> **Raw data**
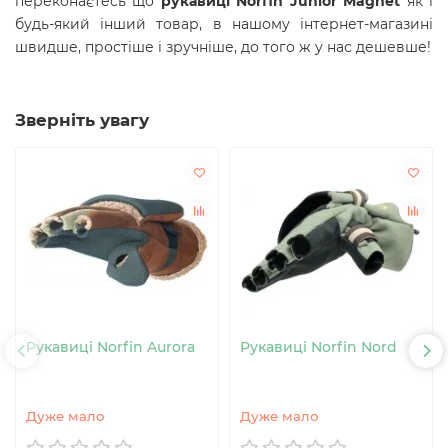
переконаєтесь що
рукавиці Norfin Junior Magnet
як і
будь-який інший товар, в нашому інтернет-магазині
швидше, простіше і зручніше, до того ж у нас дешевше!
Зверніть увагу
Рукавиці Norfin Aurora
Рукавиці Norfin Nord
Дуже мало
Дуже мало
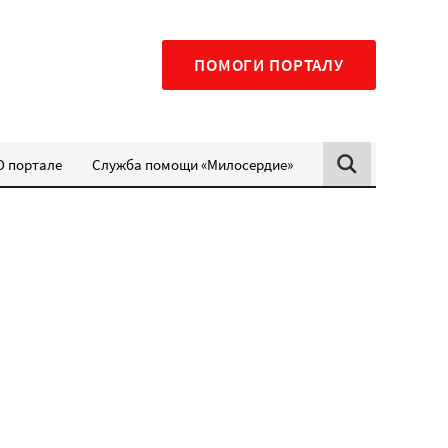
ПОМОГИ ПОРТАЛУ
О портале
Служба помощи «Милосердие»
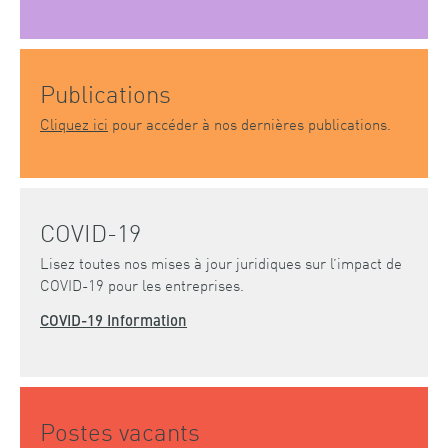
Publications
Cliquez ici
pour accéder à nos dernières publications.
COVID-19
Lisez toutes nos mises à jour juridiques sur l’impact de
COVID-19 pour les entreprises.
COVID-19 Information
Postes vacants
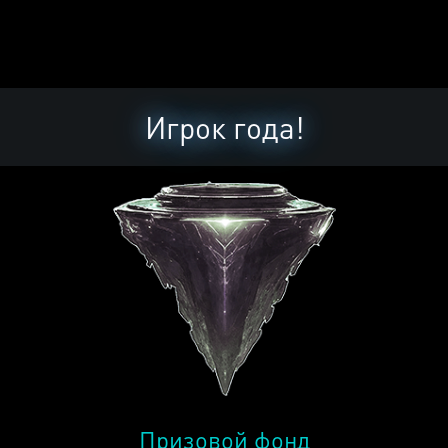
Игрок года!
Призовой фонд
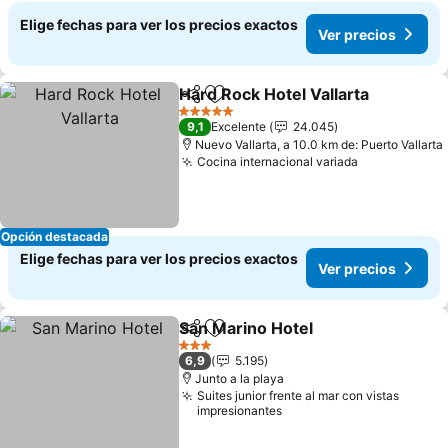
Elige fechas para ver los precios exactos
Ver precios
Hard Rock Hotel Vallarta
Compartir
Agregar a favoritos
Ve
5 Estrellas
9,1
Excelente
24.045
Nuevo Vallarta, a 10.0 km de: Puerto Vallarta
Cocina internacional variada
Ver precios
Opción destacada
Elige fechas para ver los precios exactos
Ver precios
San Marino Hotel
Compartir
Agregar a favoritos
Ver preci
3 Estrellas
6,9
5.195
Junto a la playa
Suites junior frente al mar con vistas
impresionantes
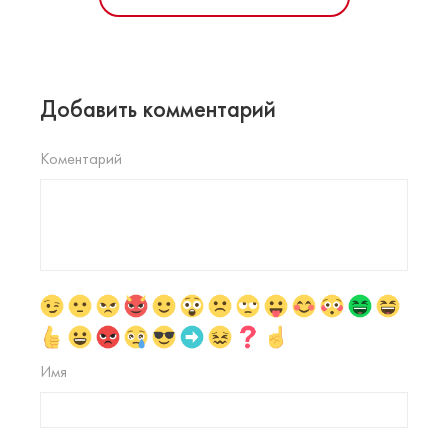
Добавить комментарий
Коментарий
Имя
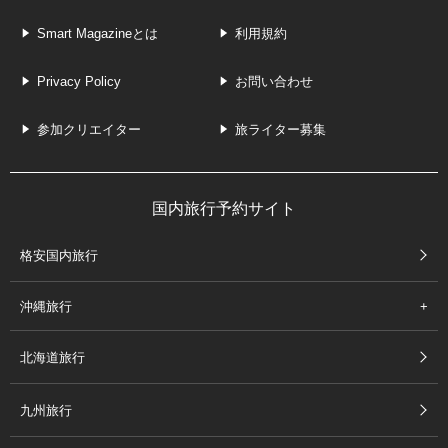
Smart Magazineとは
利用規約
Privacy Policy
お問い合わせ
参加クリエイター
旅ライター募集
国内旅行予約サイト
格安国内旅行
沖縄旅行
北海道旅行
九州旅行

> **What is being asked**
An exact printout of the listing is needed, minus any pictures it contains.

> **Answer space**
переконаєтесь що
рукавиці Norfin Junior Magnet
як і
будь-який інший товар, в нашому інтернет-магазині
швидше, простіше і зручніше, до того ж у нас дешевше!
Зверніть увагу
Рукавиці Norfin Aurora
Рукавиці Norfin Nord
Дуже мало
Дуже мало
ПОМОГИ ПОРТАЛУ
О портале
Служба помощи «Милосердие»
Publications
Cliquez ici
pour accéder à nos dernières publications.
COVID-19
Lisez toutes nos mises à jour juridiques sur l’impact de
COVID-19 pour les entreprises.
COVID-19 Information
Postes vacants
Игрок года!
Призовой фонд
Elige fechas para ver los precios exactos
Ver precios
Hard Rock Hotel Vallarta
Compartir
Agregar a favoritos
Ve
5 Estrellas
9,1
Excelente
24.045
Nuevo Vallarta, a 10.0 km de: Puerto Vallarta
Cocina internacional variada
Ver precios
Opción destacada
Elige fechas para ver los precios exactos
Ver precios
San Marino Hotel
Compartir
Agregar a favoritos
Ver preci
3 Estrellas
6,9
5.195
Junto a la playa
Suites junior frente al mar con vistas
impresionantes
Добавить комментарий
Коментарий
Имя
Smart Magazineとは
利用規約
Privacy Policy
お問い合わせ
参加クリエイター
旅ライター募集
国内旅行予約サイト
格安国内旅行
沖縄旅行
北海道旅行
九州旅行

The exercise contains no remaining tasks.